STUDY MATERIAL ->

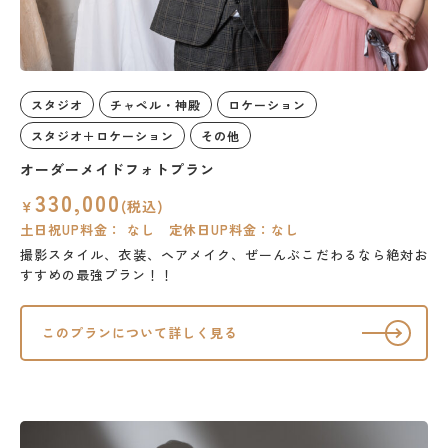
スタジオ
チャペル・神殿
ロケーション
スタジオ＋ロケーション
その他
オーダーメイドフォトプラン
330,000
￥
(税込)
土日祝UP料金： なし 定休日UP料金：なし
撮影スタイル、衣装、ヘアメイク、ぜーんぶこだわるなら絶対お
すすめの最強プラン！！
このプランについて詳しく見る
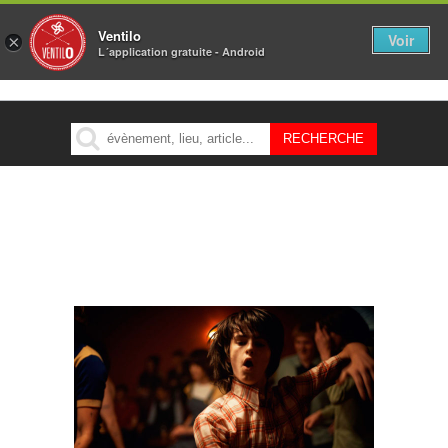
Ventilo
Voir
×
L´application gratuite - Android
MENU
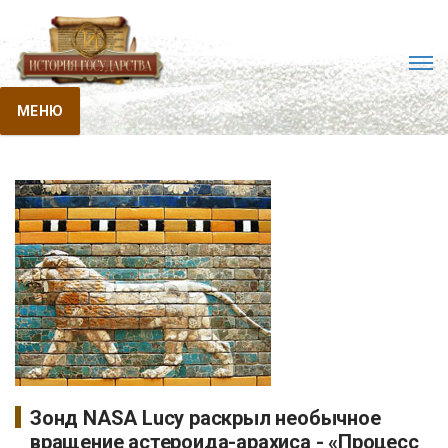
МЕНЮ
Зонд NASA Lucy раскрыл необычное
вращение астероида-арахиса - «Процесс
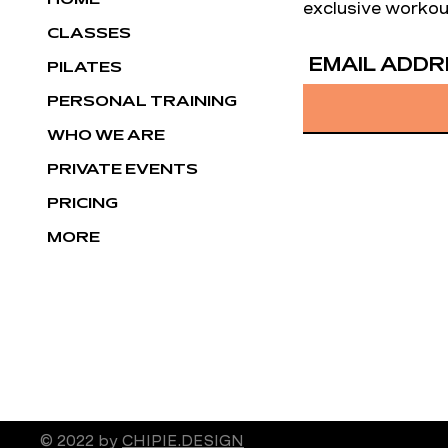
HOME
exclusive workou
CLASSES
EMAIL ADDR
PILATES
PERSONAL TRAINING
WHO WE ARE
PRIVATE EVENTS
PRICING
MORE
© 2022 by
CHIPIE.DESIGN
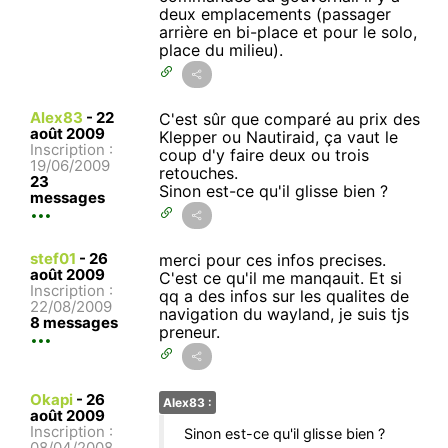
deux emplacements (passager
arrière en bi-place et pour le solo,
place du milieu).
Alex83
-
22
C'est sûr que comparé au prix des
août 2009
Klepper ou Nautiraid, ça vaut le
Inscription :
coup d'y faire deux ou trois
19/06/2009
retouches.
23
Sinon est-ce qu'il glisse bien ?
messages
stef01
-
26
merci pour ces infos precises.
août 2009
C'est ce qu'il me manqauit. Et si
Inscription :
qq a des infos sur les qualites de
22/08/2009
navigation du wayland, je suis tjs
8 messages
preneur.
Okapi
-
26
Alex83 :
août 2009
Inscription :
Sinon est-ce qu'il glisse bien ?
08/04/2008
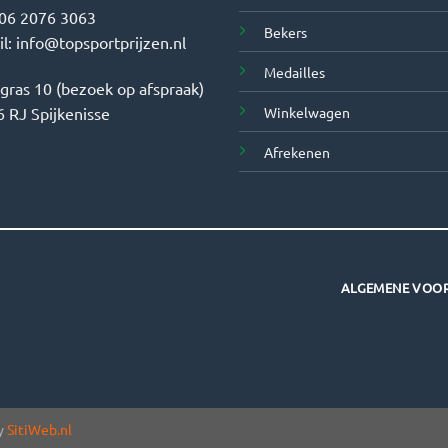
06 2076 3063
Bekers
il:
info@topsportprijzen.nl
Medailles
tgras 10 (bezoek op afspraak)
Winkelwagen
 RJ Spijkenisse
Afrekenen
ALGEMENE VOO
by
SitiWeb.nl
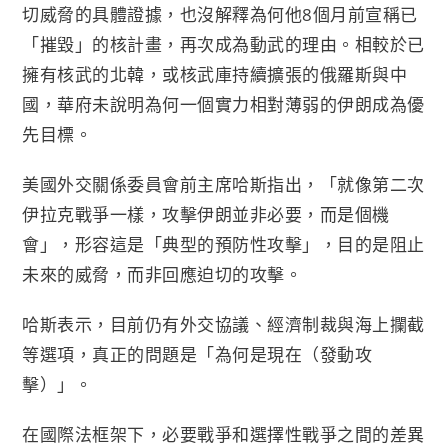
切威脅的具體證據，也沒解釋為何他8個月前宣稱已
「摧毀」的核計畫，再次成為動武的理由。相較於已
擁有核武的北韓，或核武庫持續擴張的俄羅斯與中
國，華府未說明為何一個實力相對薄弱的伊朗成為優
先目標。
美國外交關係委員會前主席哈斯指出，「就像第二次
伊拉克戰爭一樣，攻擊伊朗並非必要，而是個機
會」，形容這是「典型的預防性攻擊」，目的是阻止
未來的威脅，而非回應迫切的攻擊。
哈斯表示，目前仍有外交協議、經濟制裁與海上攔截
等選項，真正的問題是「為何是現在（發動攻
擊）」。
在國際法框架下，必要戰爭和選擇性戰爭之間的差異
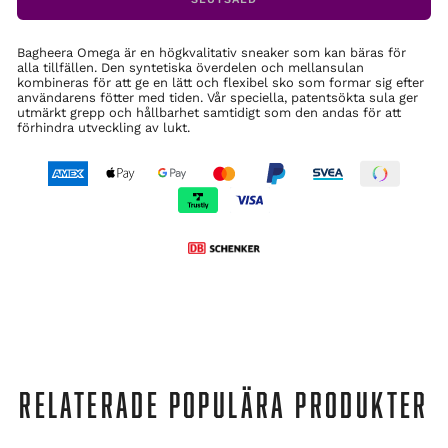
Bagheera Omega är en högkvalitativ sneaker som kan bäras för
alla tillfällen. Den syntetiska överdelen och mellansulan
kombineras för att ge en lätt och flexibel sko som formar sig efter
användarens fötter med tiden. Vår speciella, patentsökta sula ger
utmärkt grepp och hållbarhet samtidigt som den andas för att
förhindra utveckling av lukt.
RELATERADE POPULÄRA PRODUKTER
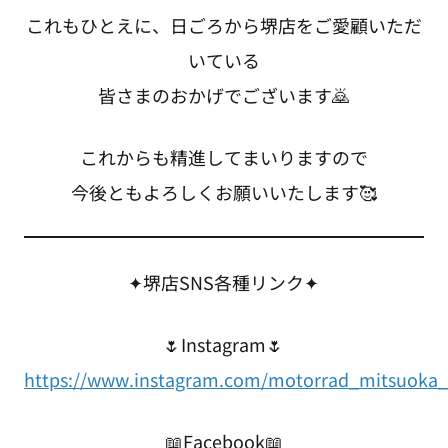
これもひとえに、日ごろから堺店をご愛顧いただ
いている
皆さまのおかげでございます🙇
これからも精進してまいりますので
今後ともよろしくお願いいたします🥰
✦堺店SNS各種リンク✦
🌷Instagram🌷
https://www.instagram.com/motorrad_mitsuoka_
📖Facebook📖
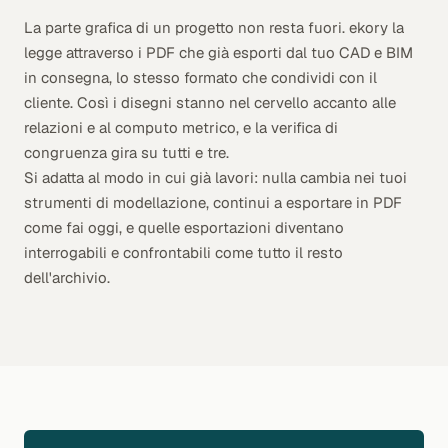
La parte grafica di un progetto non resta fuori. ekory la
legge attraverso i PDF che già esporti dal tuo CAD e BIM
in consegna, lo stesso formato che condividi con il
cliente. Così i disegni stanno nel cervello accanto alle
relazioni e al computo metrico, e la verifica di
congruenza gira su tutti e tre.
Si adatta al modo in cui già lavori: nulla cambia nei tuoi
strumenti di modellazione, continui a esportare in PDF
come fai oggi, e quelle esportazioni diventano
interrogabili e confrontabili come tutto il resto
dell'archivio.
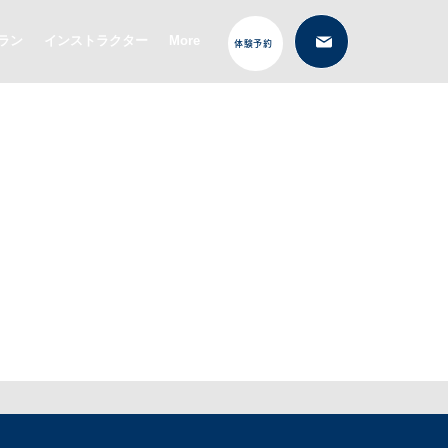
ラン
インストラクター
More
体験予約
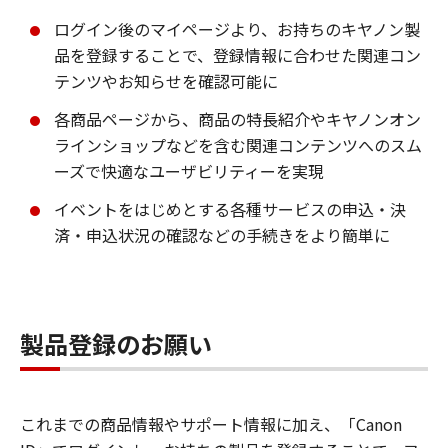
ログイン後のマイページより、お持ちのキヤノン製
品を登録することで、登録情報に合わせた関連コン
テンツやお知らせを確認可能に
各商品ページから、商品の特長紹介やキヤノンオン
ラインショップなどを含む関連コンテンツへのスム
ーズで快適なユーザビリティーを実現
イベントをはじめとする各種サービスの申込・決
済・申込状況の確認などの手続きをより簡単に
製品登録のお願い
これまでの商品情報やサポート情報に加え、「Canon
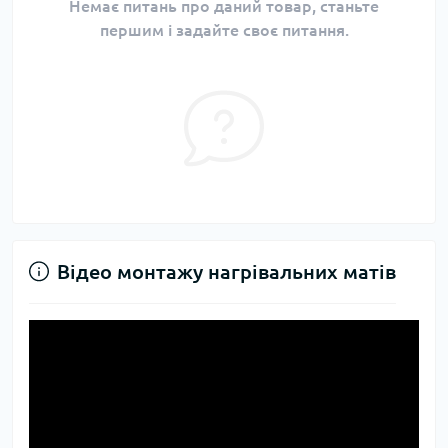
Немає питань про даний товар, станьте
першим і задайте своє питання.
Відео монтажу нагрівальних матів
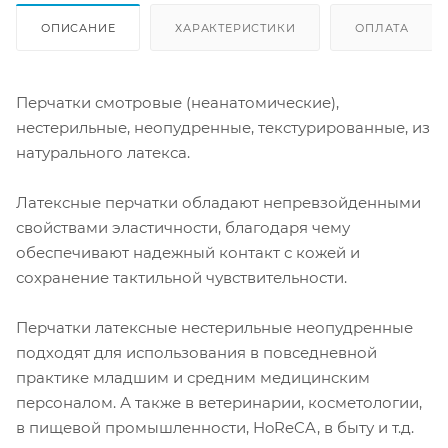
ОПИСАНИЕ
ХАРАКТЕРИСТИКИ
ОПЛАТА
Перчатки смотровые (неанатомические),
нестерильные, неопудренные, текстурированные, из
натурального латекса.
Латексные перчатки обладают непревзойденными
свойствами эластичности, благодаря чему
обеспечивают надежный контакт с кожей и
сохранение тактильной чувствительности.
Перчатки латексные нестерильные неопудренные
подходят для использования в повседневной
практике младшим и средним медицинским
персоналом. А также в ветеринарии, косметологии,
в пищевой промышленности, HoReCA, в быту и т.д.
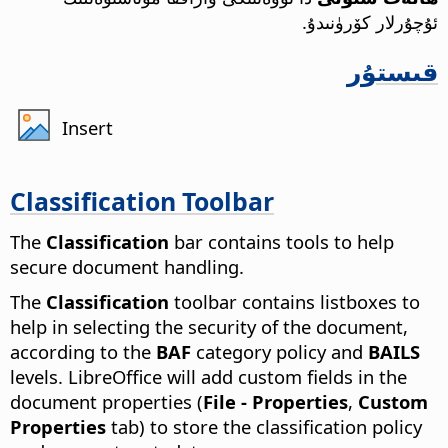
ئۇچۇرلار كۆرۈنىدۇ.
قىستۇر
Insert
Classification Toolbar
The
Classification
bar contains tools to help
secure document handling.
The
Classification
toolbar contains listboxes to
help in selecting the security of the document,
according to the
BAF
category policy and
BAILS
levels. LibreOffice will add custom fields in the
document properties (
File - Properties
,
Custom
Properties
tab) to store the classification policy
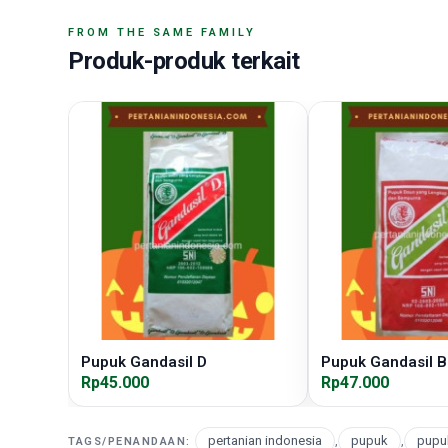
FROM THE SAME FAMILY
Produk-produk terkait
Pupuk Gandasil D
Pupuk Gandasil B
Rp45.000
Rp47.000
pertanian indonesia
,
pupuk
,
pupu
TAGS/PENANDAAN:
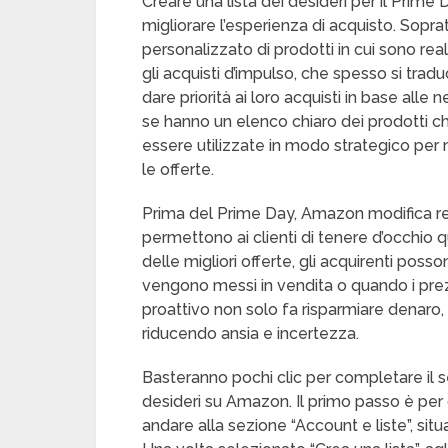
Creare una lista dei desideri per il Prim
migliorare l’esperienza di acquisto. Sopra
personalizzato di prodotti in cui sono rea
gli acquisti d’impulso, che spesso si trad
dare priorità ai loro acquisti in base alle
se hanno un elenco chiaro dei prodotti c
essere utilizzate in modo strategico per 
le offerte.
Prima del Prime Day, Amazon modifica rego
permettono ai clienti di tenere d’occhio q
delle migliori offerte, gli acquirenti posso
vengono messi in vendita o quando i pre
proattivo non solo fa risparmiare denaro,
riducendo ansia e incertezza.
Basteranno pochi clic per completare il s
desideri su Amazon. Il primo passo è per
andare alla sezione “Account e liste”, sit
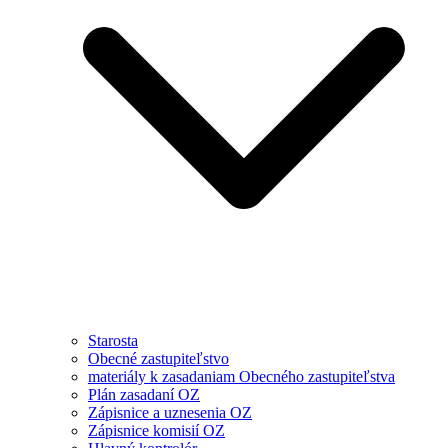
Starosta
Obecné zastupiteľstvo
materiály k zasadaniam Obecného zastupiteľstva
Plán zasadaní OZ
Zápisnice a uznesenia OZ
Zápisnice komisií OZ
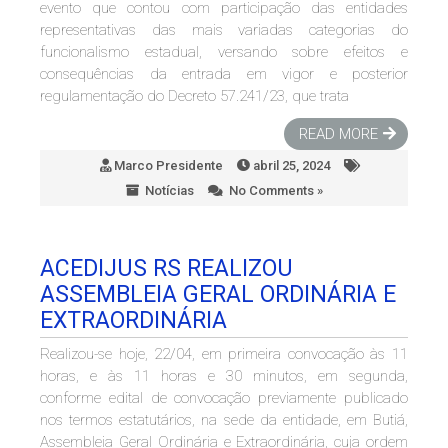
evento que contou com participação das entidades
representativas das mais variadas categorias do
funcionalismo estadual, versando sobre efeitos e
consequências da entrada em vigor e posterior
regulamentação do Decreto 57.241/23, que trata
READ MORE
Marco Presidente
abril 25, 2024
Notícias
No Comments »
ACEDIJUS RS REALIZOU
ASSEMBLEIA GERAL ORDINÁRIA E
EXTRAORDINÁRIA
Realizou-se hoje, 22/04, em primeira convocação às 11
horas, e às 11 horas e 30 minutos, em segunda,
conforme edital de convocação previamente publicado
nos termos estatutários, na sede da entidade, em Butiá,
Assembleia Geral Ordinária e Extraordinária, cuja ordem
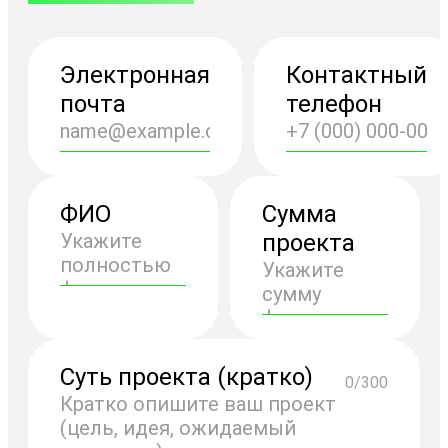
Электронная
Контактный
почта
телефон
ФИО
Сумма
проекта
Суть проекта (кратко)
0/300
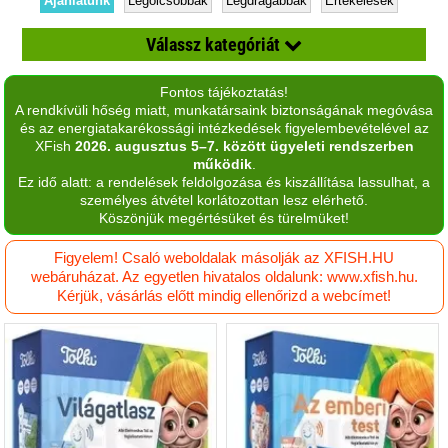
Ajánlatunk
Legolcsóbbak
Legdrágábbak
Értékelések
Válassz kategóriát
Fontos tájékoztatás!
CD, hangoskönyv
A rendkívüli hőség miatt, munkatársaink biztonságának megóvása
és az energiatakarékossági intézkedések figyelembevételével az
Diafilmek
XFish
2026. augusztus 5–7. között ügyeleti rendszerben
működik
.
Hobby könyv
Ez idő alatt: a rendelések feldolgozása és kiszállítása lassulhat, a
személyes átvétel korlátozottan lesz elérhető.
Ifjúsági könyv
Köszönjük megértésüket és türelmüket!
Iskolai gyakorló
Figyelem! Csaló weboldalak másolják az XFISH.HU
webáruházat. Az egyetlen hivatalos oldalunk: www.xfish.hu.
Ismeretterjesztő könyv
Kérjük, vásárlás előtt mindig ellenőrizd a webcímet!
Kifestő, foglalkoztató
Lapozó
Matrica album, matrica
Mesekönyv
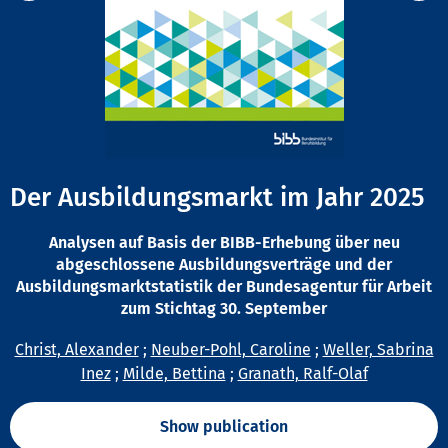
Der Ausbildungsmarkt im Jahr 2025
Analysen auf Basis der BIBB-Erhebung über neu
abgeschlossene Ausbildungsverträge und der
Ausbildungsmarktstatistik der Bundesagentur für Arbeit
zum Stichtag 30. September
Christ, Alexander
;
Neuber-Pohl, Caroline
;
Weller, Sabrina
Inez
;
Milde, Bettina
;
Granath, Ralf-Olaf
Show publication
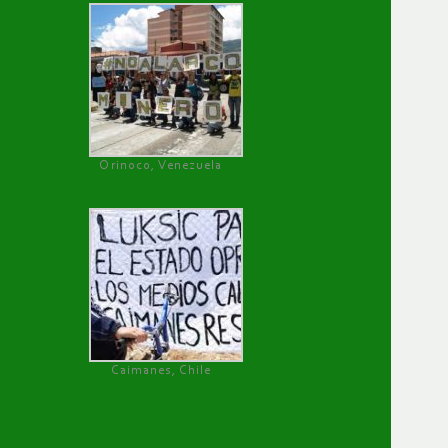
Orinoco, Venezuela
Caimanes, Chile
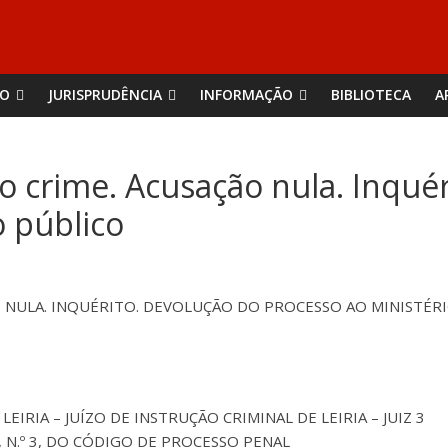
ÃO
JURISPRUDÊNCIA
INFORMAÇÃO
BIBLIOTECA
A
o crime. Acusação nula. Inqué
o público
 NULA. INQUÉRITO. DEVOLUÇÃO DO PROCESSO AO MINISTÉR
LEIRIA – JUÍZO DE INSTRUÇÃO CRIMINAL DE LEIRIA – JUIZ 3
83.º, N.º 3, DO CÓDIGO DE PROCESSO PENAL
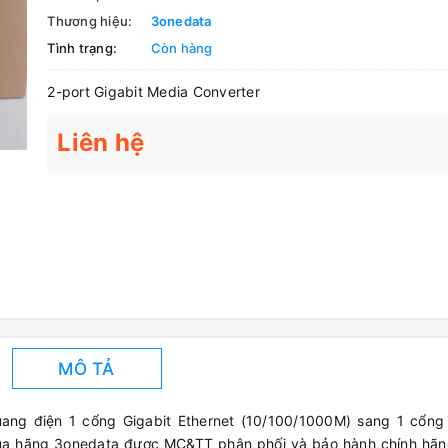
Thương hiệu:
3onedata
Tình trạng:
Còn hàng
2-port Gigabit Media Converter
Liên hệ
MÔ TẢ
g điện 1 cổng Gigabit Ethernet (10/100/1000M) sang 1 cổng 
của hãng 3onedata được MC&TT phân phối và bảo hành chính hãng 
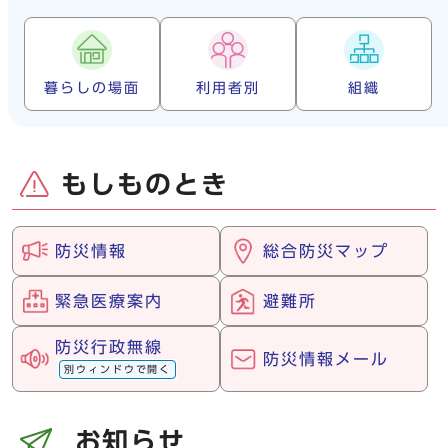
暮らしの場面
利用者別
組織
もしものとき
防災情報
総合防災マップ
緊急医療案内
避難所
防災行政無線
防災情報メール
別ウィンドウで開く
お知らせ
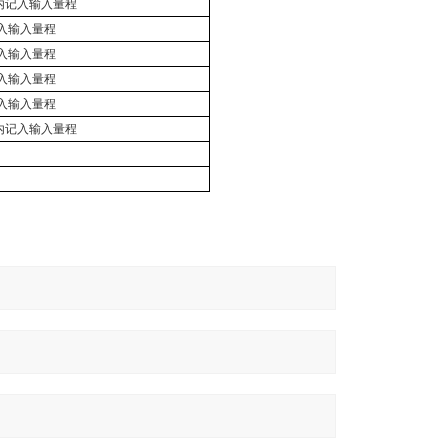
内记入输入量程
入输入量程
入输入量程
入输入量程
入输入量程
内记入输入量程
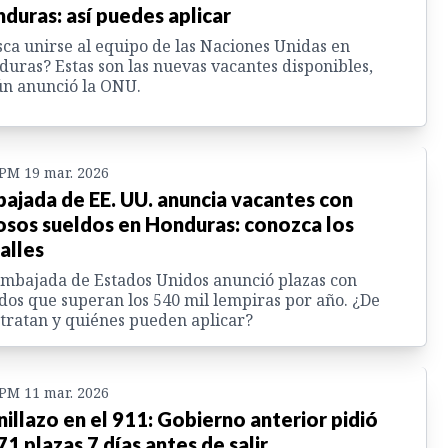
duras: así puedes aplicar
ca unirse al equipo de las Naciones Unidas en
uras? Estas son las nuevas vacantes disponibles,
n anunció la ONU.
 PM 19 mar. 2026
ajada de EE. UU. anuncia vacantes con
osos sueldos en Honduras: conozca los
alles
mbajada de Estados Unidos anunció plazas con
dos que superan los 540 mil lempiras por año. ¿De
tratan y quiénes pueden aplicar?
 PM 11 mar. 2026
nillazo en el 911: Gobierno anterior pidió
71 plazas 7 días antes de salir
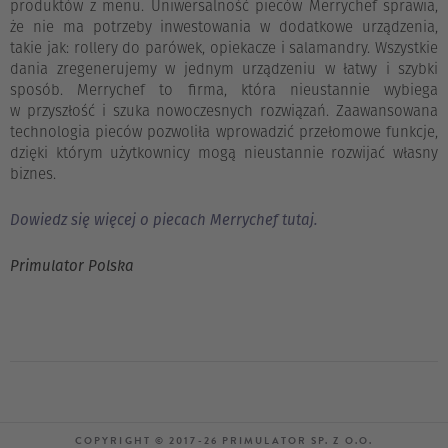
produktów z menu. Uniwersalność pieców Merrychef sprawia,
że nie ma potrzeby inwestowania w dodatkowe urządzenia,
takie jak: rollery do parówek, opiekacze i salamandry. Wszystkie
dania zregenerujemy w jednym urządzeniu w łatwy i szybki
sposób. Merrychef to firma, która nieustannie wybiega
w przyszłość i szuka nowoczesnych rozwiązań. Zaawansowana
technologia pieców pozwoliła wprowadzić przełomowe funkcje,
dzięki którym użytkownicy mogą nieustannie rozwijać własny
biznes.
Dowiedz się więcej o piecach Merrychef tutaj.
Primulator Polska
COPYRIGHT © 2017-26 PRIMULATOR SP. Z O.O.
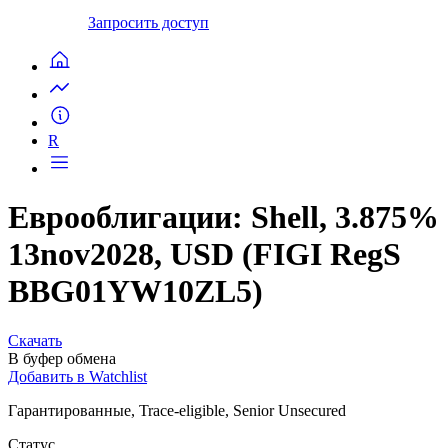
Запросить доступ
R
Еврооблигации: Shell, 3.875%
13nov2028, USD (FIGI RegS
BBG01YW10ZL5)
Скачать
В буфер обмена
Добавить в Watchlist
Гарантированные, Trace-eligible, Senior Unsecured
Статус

ASSIGNMENT ->
Look above for the line holding "Basteranno pochi clic per completare il s" and output everything from it down to the line holding "horas, e às", both ends included, exactly and without images.

RESPONSE FOR THIS EXERCISE ->
Basteranno pochi clic per completare il s
desideri su Amazon. Il primo passo è per
andare alla sezione “Account e liste”, sit
Starosta
Obecné zastupiteľstvo
materiály k zasadaniam Obecného zastupiteľstva
Plán zasadaní OZ
Zápisnice a uznesenia OZ
Zápisnice komisií OZ
evento que contou com participação das entidades
representativas das mais variadas categorias do
funcionalismo estadual, versando sobre efeitos e
consequências da entrada em vigor e posterior
regulamentação do Decreto 57.241/23, que trata
READ MORE
Marco Presidente
abril 25, 2024
Notícias
No Comments »
ACEDIJUS RS REALIZOU
ASSEMBLEIA GERAL ORDINÁRIA E
EXTRAORDINÁRIA
Realizou-se hoje, 22/04, em primeira convocação às 11
horas, e às 11 horas e 30 minutos, em segunda,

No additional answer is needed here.